I'm wondering if we can somehow change that default behavior, and make sure that when policy CMP0094 is unset, it uses LOCATION by default. Or, alternatively, if we can (by default) set the CMP0094 policy to NEW. Ideally, we would modify the CMake installations (EasyBlock?) to do this.
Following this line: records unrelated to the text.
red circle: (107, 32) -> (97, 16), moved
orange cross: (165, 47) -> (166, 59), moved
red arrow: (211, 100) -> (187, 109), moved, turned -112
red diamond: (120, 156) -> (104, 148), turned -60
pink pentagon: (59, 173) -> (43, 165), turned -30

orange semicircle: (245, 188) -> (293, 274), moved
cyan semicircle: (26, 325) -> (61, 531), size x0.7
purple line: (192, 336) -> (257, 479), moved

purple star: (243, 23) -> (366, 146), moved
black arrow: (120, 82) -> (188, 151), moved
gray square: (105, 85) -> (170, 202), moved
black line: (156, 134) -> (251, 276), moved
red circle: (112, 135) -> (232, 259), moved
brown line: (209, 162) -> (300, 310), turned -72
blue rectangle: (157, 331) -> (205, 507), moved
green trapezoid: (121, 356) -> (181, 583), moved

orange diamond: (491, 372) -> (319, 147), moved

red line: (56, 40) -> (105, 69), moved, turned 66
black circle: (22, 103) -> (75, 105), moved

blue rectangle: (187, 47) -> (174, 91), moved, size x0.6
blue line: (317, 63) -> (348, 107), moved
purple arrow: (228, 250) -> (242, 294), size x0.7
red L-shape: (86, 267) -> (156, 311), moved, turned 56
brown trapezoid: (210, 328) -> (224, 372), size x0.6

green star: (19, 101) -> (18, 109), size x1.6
I think even though we've noticed this problem in EESSI, it should also occur for regular EasyBuild users whenever they have a newer system python than the one used in their module stack as dependency.
We should think about a global solution to this issue. I'd much rather modify all cmake installations (or the CMakeMake easyblock) than do this for each cmake-based installation individually. It is extremely easy to miss: AOFlagger for example installed fine, Tim just happened to have seen in the config logs that it picked up on the Python from the compat layer.